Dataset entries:
◆ ◆ ◆ ◆ ◆ ◆ ◆

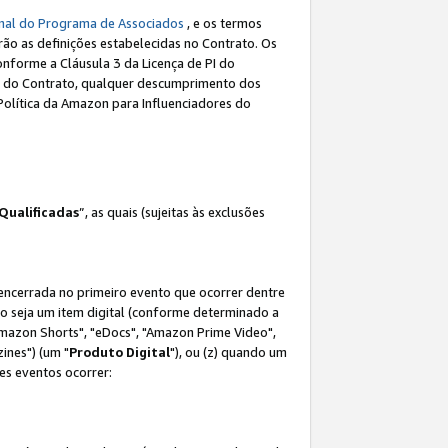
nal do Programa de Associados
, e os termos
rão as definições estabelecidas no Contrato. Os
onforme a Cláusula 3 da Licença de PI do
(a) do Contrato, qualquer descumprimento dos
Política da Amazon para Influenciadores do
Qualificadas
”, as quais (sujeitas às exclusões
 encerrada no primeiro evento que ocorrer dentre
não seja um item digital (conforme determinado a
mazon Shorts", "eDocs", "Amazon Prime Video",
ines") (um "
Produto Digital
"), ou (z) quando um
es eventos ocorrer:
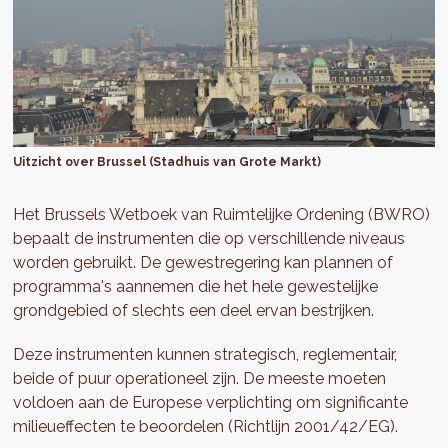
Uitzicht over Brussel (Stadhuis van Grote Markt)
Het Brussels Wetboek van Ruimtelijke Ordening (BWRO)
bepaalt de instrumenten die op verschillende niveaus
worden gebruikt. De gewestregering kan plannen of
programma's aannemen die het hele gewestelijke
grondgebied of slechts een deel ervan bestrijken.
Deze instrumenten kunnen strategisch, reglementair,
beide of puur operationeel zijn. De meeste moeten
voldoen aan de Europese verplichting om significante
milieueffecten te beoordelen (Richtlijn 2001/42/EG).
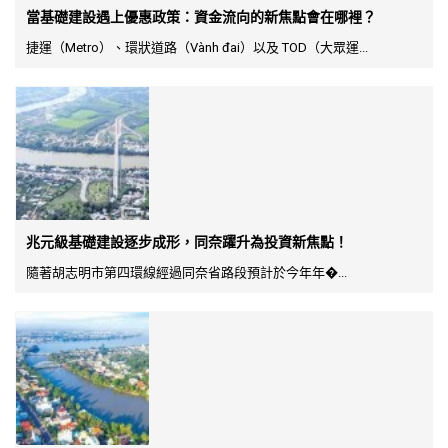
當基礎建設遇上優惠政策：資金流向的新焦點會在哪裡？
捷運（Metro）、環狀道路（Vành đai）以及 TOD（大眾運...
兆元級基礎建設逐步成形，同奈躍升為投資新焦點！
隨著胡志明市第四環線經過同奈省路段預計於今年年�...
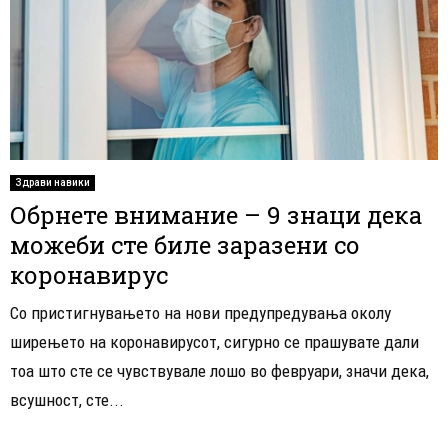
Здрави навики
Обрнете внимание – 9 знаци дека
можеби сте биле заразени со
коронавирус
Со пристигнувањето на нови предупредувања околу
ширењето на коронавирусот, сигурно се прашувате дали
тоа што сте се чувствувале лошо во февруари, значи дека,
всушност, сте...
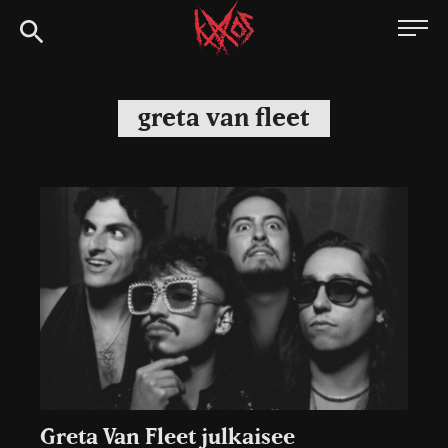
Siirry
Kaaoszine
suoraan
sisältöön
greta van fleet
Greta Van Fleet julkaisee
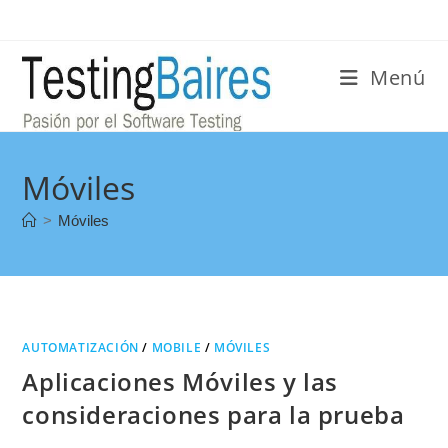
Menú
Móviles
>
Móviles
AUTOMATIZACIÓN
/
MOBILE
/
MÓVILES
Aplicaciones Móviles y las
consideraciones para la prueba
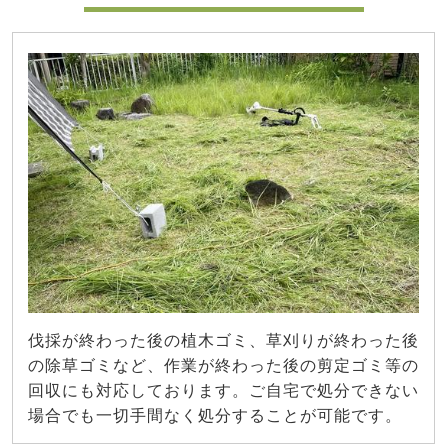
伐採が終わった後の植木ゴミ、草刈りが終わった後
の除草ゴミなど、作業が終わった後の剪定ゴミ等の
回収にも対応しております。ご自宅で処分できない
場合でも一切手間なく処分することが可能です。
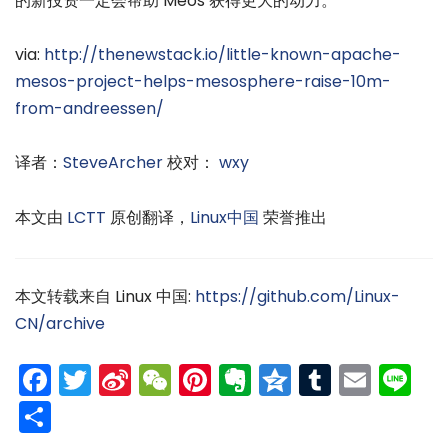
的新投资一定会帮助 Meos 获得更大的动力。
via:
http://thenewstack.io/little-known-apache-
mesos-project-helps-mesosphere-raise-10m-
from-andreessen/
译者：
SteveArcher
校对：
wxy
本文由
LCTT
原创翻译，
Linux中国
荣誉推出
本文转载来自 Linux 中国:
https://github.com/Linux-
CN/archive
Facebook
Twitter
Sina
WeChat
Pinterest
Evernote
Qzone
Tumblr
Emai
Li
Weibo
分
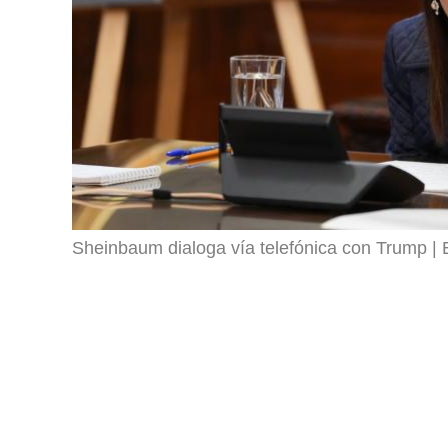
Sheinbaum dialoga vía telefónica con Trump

◆ ◆ ◆ ◆ ◆ ◆ ◆

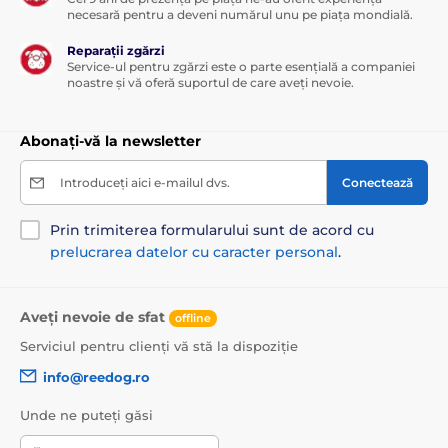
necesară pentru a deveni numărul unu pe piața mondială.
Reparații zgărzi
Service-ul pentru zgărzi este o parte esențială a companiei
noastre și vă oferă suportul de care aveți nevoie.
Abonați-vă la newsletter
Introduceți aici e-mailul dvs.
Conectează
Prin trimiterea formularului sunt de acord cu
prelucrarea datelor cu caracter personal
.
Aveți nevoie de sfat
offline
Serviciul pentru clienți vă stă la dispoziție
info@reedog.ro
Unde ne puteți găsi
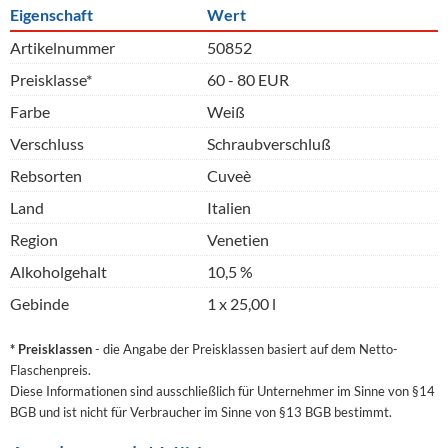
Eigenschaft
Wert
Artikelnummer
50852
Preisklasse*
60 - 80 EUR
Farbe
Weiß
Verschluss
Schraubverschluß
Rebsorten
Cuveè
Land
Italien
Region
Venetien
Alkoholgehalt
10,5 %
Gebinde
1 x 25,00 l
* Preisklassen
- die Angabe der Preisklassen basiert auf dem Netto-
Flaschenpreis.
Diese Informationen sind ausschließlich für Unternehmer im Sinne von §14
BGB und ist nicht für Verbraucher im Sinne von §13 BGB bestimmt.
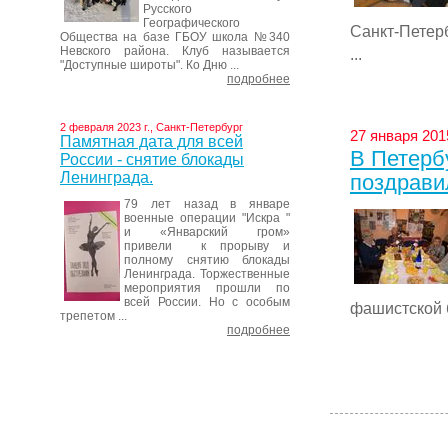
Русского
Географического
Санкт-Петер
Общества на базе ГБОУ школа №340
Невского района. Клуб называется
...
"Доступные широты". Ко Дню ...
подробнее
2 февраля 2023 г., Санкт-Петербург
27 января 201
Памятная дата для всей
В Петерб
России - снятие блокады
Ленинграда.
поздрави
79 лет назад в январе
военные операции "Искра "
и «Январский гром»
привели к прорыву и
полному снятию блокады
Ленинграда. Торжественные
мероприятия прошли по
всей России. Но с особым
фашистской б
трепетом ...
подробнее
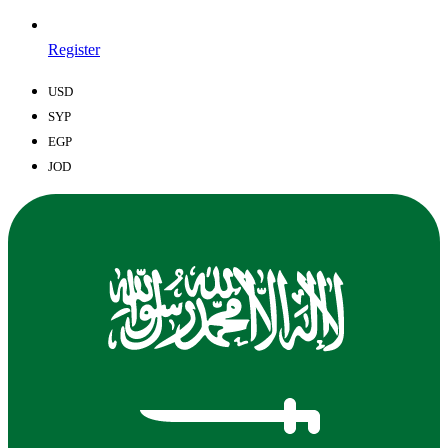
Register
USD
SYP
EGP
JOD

◆ ◆ ◆ ◆ ◆ ◆ ◆

» TASK
Where a line above holds the word "Amazon", copy it.

» RESULT OF THIS EXERCISE
Política da Amazon para Influenciadores do
mazon Shorts", "eDocs", "Amazon Prime Video",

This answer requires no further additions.